Since Ancient Greece that there have been attempts to use conic sections to make geometrical constructions. Actually, it seems that the aim of Apollonius of Perga, while writing his treatise on conics, was to develop the properties of these curves necessary for their application to the solution of geometrical problems.
What is known about which problems can be solved using conics? Of course, this assumes that the expression “using conics” becames defined as precisely as “using compass and straightedge”. Has that study ever been made? I would like to have references about this. In fact, I am not so much interested in what can be done using conics.

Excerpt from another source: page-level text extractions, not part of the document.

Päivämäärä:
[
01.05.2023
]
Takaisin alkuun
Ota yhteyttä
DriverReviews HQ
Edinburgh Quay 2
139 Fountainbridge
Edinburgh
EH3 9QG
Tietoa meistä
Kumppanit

What I would like to know is what can't be done, in a way similar to the proof by Pierre Wantzel of the fact that the problems of doubling the cube and of trisecting an angle cannot be solved using compass and straightedge only.
You might find Gibbins And Smolinsky's Geometric Constructions With Ellipses helpful.
In the final section it states that a regular polygon with $n$ sides is constructible with conics if and only if $\phi(n) = 2^s3^t$. (Here $\phi$ is the totient function, and the statement nicely parallels the requirement $\phi(n) = 2^s$ for ruler and compass constructions.
The proof is given in Videla's On Points Constructible from Conics (full reference in the G+S paper).
So, to your question in the comments, a 13-gon is constructible with conics because $\phi(13)=12$.